Но и так читать его трудно. У притчи не может быть ни страны, ни погоста. Расчистив повествование от примет и подробностей времени, страны, места, народа и царствования, так, что начинаешь теряться, а в Росси ли времен Ивана Грозного все происходит, Иванов вывел в двух героях антагонистах черты русского характера. Сомнительность явления в романе Ионна Грозного, русского царя, касается только царственной его части. Грозный здесь сомнительно царь и несомненно русский. Это вариант русского тирана, самодура, ерничающего садиста, гнобящего своих близких вполне изуверски и с подходцем. И, если бы не кровь, он был бы карикатурен, почти смешон. Он - даже не Иудушка щедринский, он Фома Фомич Опискин, семейный тиран и коммунальный царь Вороньей слободки.
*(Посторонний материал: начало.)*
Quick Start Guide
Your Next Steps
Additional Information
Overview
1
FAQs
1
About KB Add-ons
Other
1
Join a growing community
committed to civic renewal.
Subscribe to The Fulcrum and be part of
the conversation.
И только кровь не позволяет забыть, кто перед нами. Единственное, что делается в романе широко, с размахом и по-царски - это смерть и пытки, гвозди, забивамые в руки, боярские дочери, сброшенные с моста в реку, медведи, ломающие хребты "изменникам" -воеводам, свинья, выедающая кишки из вспоротого Малютой живота еще живого человека.
Иоаннн требует веры, ничего для веры русских не имея - ни чуда, ни тайны. "Где чудо - там Господь. Где Господь - там нет смерти, нет страха". Нет у царя чуда, а Филипп, в темнице начавший творить чудеса, не с ним. Тайну свою об Иисусе объявить царь не может. Есть у него авторитет, но это авторитет страха и на нем одном веры в России не добьешься. Тирана мы непременно любить должны. А любит Грозного, как Господа , в романе один Малюта Скуратов, принесший в конце концов в жертву царю и единственного любимого сына своего, подобно Исааку. Значит Иоанн и тиран какой-то... не наш.
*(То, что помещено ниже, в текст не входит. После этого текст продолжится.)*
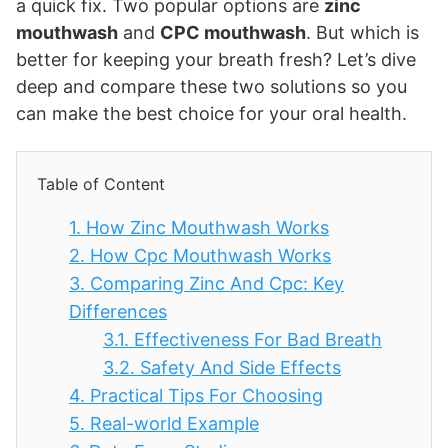
a quick fix. Two popular options are
zinc
mouthwash
and
CPC mouthwash
. But which is
better for keeping your breath fresh? Let’s dive
deep and compare these two solutions so you
can make the best choice for your oral health.
Table of Content
1.
How Zinc Mouthwash Works
2.
How Cpc Mouthwash Works
3.
Comparing Zinc And Cpc: Key
Differences
3.1.
Effectiveness For Bad Breath
3.2.
Safety And Side Effects
4.
Practical Tips For Choosing
5.
Real-world Example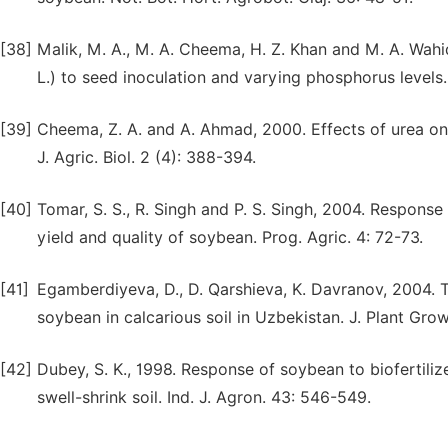
[38]
Malik, M. A., M. A. Cheema, H. Z. Khan and M. A. Wah
L.) to seed inoculation and varying phosphorus levels. 
[39]
Cheema, Z. A. and A. Ahmad, 2000. Effects of urea on 
J. Agric. Biol. 2 (4): 388-394.
[40]
Tomar, S. S., R. Singh and P. S. Singh, 2004. Respons
yield and quality of soybean. Prog. Agric. 4: 72-73.
[41]
Egamberdiyeva, D., D. Qarshieva, K. Davranov, 2004. 
soybean in calcarious soil in Uzbekistan. J. Plant Gro
[42]
Dubey, S. K., 1998. Response of soybean to biofertili
swell-shrink soil. Ind. J. Agron. 43: 546-549.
Блаженных, безумцев, самодуров, изуверов на троне Россия, как историческая, так и литературная, знала немало. Начал летоисчисление этого самодержавного безумия по Алексею Иванову - Грозный. Может оно и так, Иванов прав, и можно ему верить. Только непонятно, на чем тогда держава триста лет стояла? На воеводах, воевавших с реальным войском польского короля Сигизмунда, а не с сатаной Жигимондом в воспаленном воображении Иоанна? На мучениках и праведниках? Возможно. Но роман Иванова не об этом.
В развязке вещь обретает целостность Рождественской сказки, которой пугают детей. Зло в одиночестве и можно не париться над вопросом - а в одном ли безумии зло? Праведник побеждает, погибая, но не поклоняясь дьяволу. Верные ему монахи в огне кромешников не горят.
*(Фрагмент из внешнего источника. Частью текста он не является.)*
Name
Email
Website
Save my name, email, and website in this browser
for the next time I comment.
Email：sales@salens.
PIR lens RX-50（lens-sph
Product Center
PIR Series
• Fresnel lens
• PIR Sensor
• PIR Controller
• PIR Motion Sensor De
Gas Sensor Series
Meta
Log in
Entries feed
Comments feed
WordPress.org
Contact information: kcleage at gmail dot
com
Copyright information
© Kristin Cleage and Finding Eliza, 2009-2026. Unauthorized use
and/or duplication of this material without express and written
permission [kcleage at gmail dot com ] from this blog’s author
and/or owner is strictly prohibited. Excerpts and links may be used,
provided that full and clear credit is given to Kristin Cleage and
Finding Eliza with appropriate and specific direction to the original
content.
Следить за борьбой мифов и символов занимательно. Только не надо забывать, с чем имеешь дело.
На пыточный праздник, которым Иоанн мечтал обратить Россию в веру в себя, напрасно он ждет гостей. "Где мой народ?", - стонет он гоголевским сумасшедшим, вообразившим себя испанским королем.
Народ же у Иванова не безмолвствует. Он просто отсутствует с самой первой страницы. Вышел покурить и не вернулся к началу действа. И некому крикнуть очевидное:
-Царь - не настоящий!
Алексей Иванов "Летоисчисление от Иоаннна". Спб 2009, "Азбука-классика"
Прогулки в зеркале без зонтика
"Мы живем неправильно" Ксении Букши - поэтическое руководство по альтернативному устройству жизни. Предназначено исключительно для чтения, поскольку побочные эффекты от применения не предсказуемы. Вплоть до полного ухода в зазеркалье
Букшу на обложке поставили на голову. Такой толстый намек - неправильности нашей-вашей жизни преподносятся с точки зрения человека, стоящего на голове. И всю дорогу двух десятков рассказов и повести "Все оттенки серого" идут эти игры с зеркалом. То ли мы тут в реальности живем неправильно. То ли неправильно живут те, с кем Букша в своем зазеркалье. Чем она и гордится и куда нас заманивает.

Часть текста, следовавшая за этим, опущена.